NEGARA,radarbali.id - Kasus dugaan pencabulan terhadap anak di bawah umur kembali terjadi. Sorang anak yang masih kelas IV sekolah dasar, dicabuli orang dewasa yang tinggal di sekitar sekolah. Perbuatan terduga pelaku buruh panggul itu, membuat korban anak trauma dan tidak mau berangkat sekolah.
Trauma korban tidak mau berangkat sekolah inilah, awal mula terungkapnya perbuatan cabul yang dialami korban. Anak korban berusia 10 tahun ini, beberapa hari tidak mau masuk sekolah.
Karena anak korban mengurung diri dan tidak mau sekolah, didesak orang tuannya agar masuk sekolah dan menceritakan peristiwa yang dialami. Setelah beberapa hari berlalu, akhirnya anak korban mengakui telah menjadi korban pencabulan seseorang yang ada di dekat sekolahnya.
Pengakuan anak korban ini, membuat orang tuanya melapor ke Polres Jembrana. Polisi lalu melakukan pemeriksaan terhadap korban dan mengamankan terduga pelaku.

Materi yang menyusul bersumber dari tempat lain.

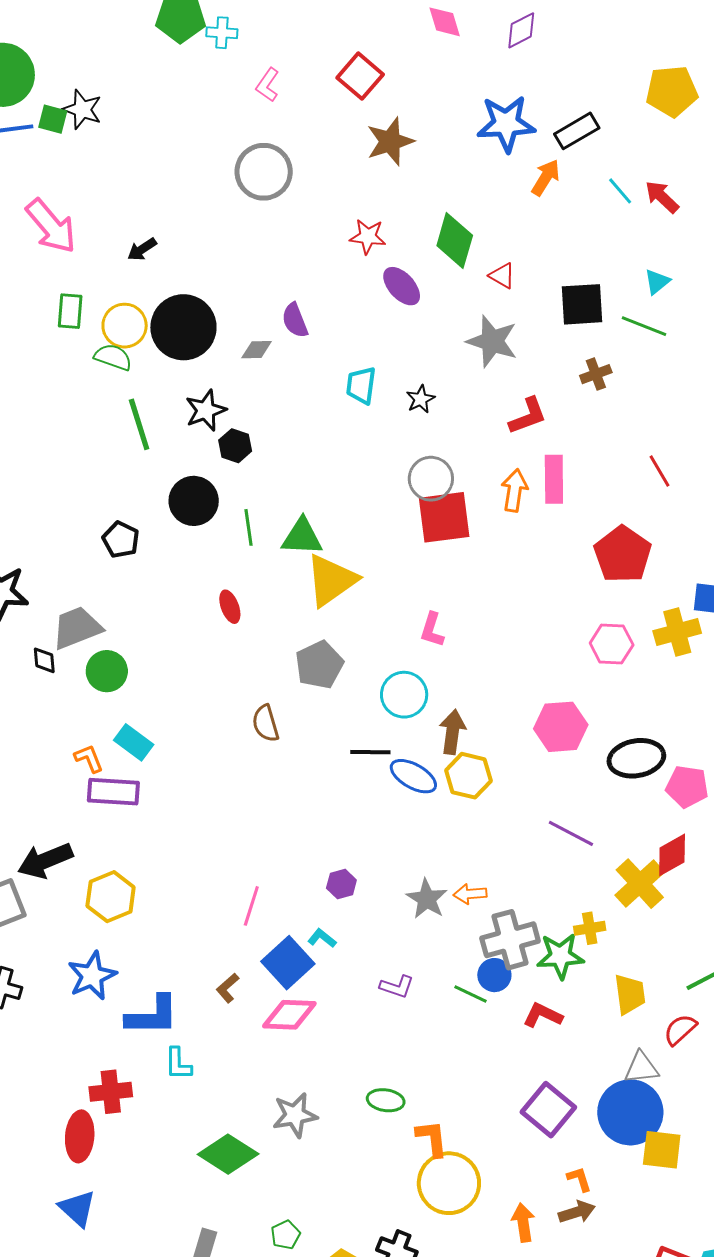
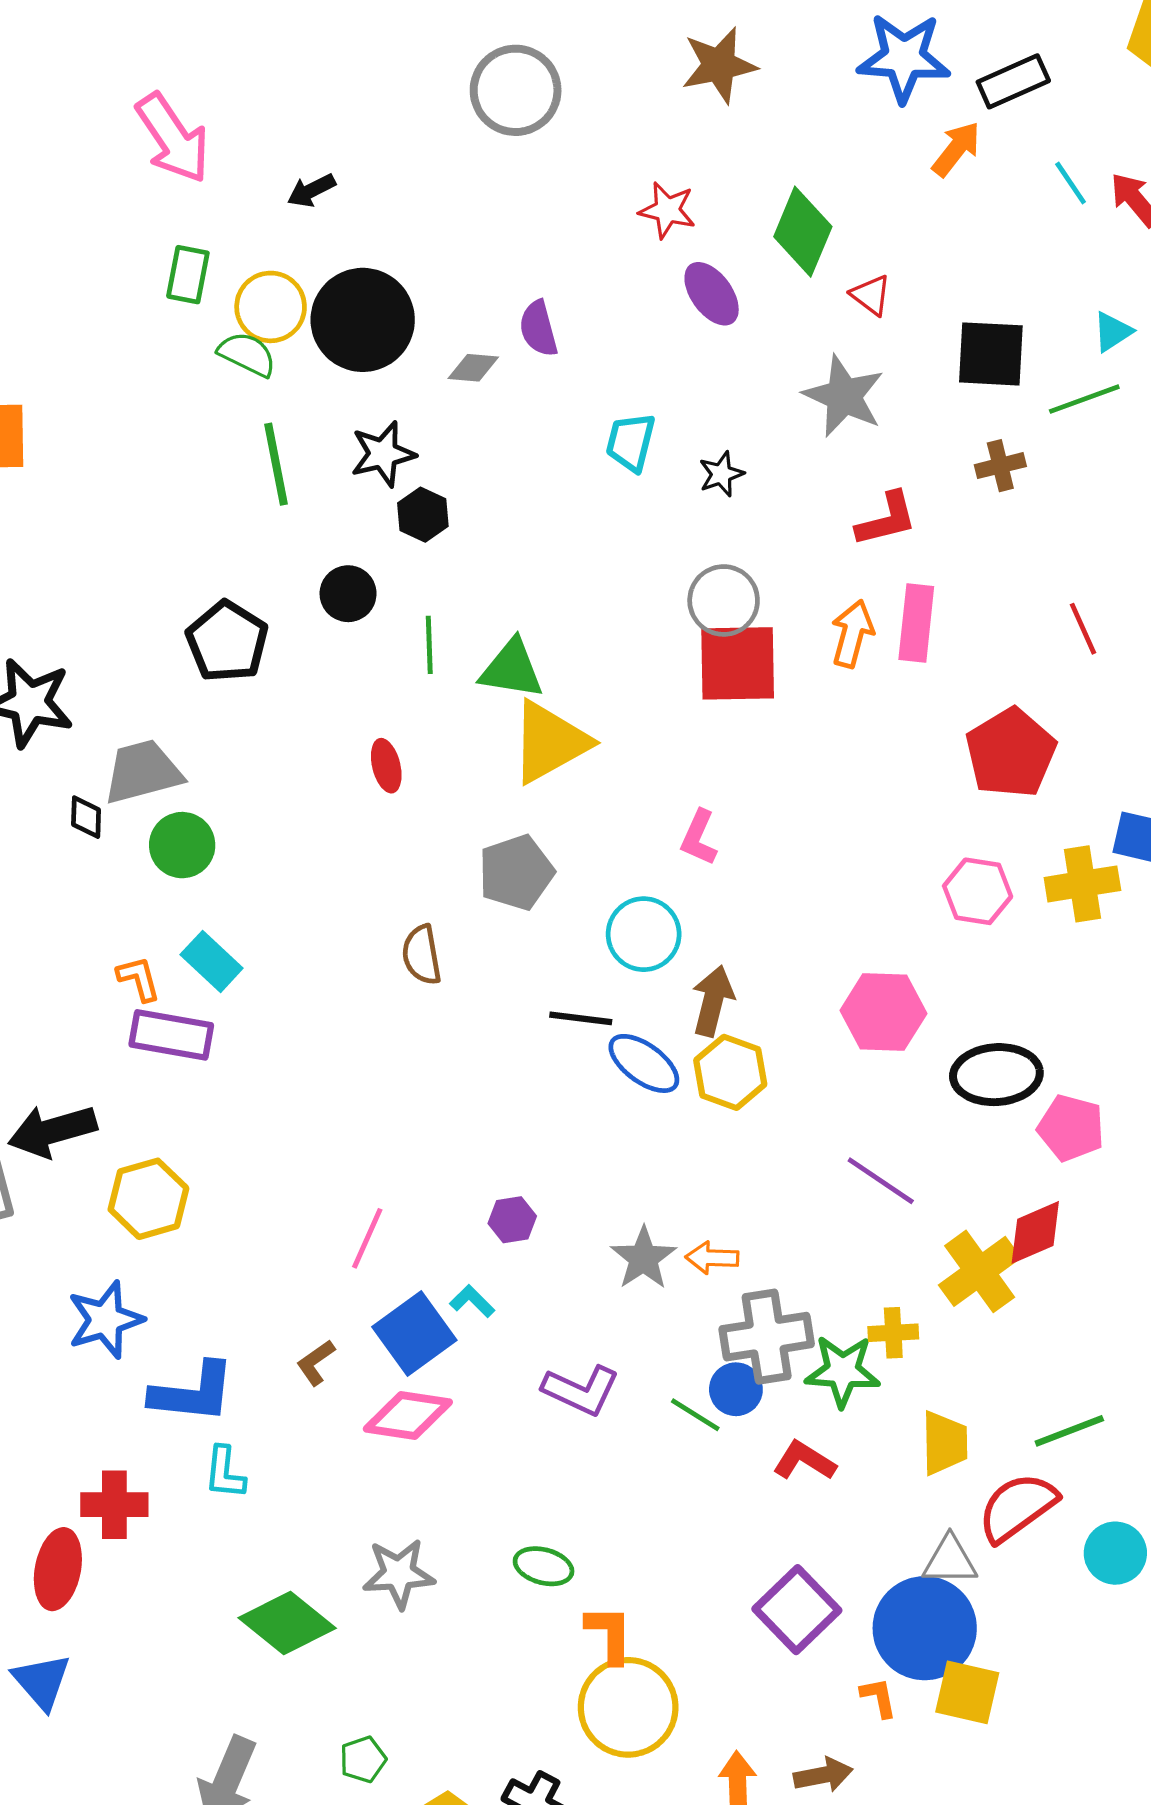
green line: (644, 326) -> (1084, 399), turned -48
black circle: (194, 501) -> (348, 594), size x0.7
black pentagon: (121, 540) -> (227, 642), size x1.4
purple L-shape: (397, 987) -> (581, 1390), size x1.4
red semicircle: (680, 1030) -> (1017, 1507), size x1.5
orange L-shape: (579, 1179) -> (879, 1698), moved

Kasatreskrim Polres Jembrana AKP Agus Riwayanto Diputra membenarkan adanya laporan tersebut. Laporkan diterima Jumat (10/11) lalu, selang 10 hari setelah kejadian dugaan pencabulan. Laporan setelah pencabulan terungkap dari korban yang mengurung diri di rumah. "Kejadiannya sudah dari 10 hari yang lalu dan baru dilaporkan," ungkapnya.
Korban sudah diperiksa dan mendapat pendampingan untuk memulihkan psikologi anak korban. Pihaknya juga sudah membawa anak korban ke rumah sakit untuk menjalani visum.
Terduga pelaku pencabulan juga sudah diamankan untuk pemeriksaan dan melengkapi alat bukti dugaan pencabulan yang dialami anak korban. "Terduga pelaku masih menjalani pemeriksaan," tegasnya.
Kepala Unit Pelaksana Teknis Daerah Perlindungan Perempuan dan Anak (UPTD PPA) Kabupaten Jembrana Ida Ayu Sri Utami Dewi mengatakan, pihaknya sudah mendapat informasi adanya kasus dugaan pencabulan tersebut. Karena korban masih trauma, rencananya hari akan melakukan pendampingan kepada korban.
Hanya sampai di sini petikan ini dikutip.